[DATASET ENTRIES — start]
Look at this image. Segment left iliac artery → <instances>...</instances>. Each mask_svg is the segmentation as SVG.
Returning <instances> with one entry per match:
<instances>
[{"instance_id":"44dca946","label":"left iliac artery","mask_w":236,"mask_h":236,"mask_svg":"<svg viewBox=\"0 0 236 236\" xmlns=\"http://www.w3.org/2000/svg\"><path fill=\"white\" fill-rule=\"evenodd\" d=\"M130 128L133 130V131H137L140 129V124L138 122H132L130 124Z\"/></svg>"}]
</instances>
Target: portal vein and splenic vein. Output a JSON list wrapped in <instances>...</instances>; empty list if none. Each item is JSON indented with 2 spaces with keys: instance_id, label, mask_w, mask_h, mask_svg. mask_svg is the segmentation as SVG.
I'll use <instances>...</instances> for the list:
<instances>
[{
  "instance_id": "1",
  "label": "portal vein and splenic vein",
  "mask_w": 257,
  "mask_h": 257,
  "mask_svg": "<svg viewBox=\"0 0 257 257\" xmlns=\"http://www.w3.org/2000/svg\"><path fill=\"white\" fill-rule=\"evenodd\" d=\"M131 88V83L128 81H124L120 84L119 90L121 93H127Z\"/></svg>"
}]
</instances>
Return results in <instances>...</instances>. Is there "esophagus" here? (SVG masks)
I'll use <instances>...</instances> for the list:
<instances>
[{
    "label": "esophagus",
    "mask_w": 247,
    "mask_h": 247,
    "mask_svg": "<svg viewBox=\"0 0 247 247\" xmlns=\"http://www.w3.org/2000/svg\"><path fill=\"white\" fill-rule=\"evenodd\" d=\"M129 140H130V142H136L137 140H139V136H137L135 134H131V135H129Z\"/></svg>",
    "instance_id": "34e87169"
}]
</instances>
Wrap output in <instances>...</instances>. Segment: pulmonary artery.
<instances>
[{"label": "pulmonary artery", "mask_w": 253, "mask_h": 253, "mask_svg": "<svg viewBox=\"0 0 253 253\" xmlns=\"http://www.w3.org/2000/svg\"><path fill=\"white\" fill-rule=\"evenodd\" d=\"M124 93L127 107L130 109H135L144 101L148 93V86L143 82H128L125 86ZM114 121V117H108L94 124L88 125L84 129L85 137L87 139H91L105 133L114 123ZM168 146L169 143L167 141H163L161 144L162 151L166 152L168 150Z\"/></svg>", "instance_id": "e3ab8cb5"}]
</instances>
[DATASET ENTRIES — finish]
> [WHAT IS REQUIRED] Each of the lines above should be printed again precisely as it reads.

> [EXPECTED ANSWER]
Look at this image. Segment left iliac artery → <instances>...</instances>. Each mask_svg is the segmentation as SVG.
Returning <instances> with one entry per match:
<instances>
[{"instance_id":"44dca946","label":"left iliac artery","mask_w":236,"mask_h":236,"mask_svg":"<svg viewBox=\"0 0 236 236\" xmlns=\"http://www.w3.org/2000/svg\"><path fill=\"white\" fill-rule=\"evenodd\" d=\"M130 128L133 130V131H137L140 129V124L138 122H132L130 124Z\"/></svg>"}]
</instances>
Target: portal vein and splenic vein. Output a JSON list wrapped in <instances>...</instances>; empty list if none. Each item is JSON indented with 2 spaces with keys: instance_id, label, mask_w, mask_h, mask_svg. mask_svg is the segmentation as SVG.
I'll use <instances>...</instances> for the list:
<instances>
[{
  "instance_id": "1",
  "label": "portal vein and splenic vein",
  "mask_w": 257,
  "mask_h": 257,
  "mask_svg": "<svg viewBox=\"0 0 257 257\" xmlns=\"http://www.w3.org/2000/svg\"><path fill=\"white\" fill-rule=\"evenodd\" d=\"M131 88V83L128 81H124L120 84L119 90L121 93H127Z\"/></svg>"
}]
</instances>
Return results in <instances>...</instances>. Is there "esophagus" here? (SVG masks)
I'll use <instances>...</instances> for the list:
<instances>
[{
    "label": "esophagus",
    "mask_w": 247,
    "mask_h": 247,
    "mask_svg": "<svg viewBox=\"0 0 247 247\" xmlns=\"http://www.w3.org/2000/svg\"><path fill=\"white\" fill-rule=\"evenodd\" d=\"M129 140H130V142H136L137 140H139V136H137L135 134H131V135H129Z\"/></svg>",
    "instance_id": "34e87169"
}]
</instances>
Wrap output in <instances>...</instances>. Segment: pulmonary artery.
<instances>
[{"label": "pulmonary artery", "mask_w": 253, "mask_h": 253, "mask_svg": "<svg viewBox=\"0 0 253 253\" xmlns=\"http://www.w3.org/2000/svg\"><path fill=\"white\" fill-rule=\"evenodd\" d=\"M124 93L127 107L130 109H135L144 101L148 93V86L143 82H128L125 86ZM114 121V117H108L94 124L88 125L84 129L85 137L87 139H91L105 133L114 123ZM168 146L169 143L167 141H163L161 144L162 151L166 152L168 150Z\"/></svg>", "instance_id": "e3ab8cb5"}]
</instances>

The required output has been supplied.